A team of UN experts investigating alleged chemical weapons attacks in Syria expects to complete its in-country work by Monday, the United Nations said on Friday.
In a statement issued from Damascus, the UN said the team would investigate seven alleged attacks and “expects to finalise its activities in the country by Monday, 30th September”.
UN experts on the ground in Syria are to visit seven sites of alleged chemical weapons attacks around the country.
The experts aim to prepare a comprehensive report “by late October” that would be “based on a number of allegations… of which seven have been found to warrant investigation,” it said in a statement.

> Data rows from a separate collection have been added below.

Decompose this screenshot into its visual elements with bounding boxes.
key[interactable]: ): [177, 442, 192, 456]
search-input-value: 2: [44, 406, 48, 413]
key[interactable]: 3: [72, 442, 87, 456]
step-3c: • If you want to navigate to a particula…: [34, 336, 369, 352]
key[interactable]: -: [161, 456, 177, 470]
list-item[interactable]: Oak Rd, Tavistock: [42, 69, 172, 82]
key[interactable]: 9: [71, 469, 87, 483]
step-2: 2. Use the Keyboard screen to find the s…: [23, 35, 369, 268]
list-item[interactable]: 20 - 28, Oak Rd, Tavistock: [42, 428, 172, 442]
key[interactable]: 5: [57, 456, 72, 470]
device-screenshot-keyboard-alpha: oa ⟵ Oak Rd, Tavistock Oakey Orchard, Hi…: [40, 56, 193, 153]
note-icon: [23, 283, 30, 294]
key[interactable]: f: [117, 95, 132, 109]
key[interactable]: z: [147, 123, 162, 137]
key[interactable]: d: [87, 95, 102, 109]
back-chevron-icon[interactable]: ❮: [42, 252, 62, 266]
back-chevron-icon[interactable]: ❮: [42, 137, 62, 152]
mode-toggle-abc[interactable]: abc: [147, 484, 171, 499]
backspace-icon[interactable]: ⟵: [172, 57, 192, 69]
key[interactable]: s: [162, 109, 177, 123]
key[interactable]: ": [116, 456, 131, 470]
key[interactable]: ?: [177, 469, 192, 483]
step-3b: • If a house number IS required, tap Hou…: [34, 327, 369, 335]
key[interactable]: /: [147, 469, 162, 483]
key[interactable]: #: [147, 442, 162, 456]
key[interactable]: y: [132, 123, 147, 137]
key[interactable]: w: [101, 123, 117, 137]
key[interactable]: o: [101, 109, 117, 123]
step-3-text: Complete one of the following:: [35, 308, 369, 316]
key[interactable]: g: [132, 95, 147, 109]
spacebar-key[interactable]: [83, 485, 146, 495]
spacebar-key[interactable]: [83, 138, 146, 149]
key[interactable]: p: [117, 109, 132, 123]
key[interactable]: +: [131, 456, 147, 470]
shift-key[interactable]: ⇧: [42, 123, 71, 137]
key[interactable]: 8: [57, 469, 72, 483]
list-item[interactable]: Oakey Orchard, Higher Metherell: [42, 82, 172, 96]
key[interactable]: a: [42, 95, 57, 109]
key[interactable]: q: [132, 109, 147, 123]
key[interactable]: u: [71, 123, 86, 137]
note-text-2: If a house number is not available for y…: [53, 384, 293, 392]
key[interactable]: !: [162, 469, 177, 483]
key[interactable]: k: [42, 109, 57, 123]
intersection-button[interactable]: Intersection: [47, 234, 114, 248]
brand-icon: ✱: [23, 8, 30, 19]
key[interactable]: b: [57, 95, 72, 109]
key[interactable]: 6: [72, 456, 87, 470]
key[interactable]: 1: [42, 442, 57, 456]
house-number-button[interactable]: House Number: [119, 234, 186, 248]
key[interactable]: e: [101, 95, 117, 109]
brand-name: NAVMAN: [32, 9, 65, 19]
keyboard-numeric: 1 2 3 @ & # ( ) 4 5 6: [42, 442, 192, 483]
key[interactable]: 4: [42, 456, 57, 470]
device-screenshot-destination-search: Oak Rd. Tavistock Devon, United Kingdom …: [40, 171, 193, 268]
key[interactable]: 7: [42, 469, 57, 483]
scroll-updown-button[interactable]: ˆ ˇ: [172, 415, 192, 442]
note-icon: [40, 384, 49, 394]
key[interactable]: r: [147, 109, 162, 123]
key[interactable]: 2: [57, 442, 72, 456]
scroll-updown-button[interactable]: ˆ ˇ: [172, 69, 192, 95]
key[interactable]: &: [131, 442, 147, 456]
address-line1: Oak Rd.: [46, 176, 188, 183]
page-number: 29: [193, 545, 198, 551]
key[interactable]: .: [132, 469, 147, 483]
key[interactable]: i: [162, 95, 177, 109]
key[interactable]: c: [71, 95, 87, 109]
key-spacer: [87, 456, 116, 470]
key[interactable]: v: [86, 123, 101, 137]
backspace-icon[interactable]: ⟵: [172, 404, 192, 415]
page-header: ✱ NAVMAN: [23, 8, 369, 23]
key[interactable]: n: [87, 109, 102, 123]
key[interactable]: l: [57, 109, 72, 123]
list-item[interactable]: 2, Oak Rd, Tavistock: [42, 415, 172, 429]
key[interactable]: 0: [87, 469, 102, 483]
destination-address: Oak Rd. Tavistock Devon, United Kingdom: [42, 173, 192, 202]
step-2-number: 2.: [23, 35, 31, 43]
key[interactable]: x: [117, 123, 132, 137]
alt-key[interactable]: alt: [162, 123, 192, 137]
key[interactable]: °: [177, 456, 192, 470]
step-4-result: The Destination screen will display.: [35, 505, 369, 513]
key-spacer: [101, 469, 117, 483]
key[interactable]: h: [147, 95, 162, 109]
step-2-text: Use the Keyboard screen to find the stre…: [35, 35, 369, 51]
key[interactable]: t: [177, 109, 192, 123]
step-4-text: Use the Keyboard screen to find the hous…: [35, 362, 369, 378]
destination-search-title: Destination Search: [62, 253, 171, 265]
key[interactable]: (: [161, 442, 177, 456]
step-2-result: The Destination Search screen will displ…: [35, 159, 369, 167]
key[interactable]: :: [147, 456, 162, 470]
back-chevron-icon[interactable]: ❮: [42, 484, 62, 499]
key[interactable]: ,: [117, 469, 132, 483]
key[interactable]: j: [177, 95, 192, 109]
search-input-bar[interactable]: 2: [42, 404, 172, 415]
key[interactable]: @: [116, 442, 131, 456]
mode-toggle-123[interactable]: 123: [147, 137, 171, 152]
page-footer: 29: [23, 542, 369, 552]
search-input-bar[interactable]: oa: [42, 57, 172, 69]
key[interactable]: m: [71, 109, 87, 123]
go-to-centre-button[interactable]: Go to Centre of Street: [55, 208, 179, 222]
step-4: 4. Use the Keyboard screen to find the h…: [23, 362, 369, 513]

The UN mission is separate from a team of Organisation for the Prohibition of Chemical Weapons inspectors due to get to work by next week in Syria destroying its chemical arsenal.
The alleged attacks being investigated include a March 19 incident in Khan al-Assal, in northern Aleppo province, which both the regime and rebels reported, each accusing the other side of responsibility.
Other sites that will be investigated include the Sheikh Maqsud neighbourhood in Aleppo city, allegedly the site of an April attack, and Saraqeb in northwestern Idlib province.
The team is also continuing investigations into an August 21 attack in the Ghouta area in the suburbs of Damascus, which occurred during their group’s first mission to Syria last month.
The experts visited the site of that alleged attack during their first trip and issued a preliminary report earlier this month confirming the use of the chemical weapon sarin there.
In addition, the team is investigating an alleged attack on August 22 in the Jubar district of Damascus, and a seventh incident reported in Ashrafiyeh Sahnaya in Damascus province on August 25.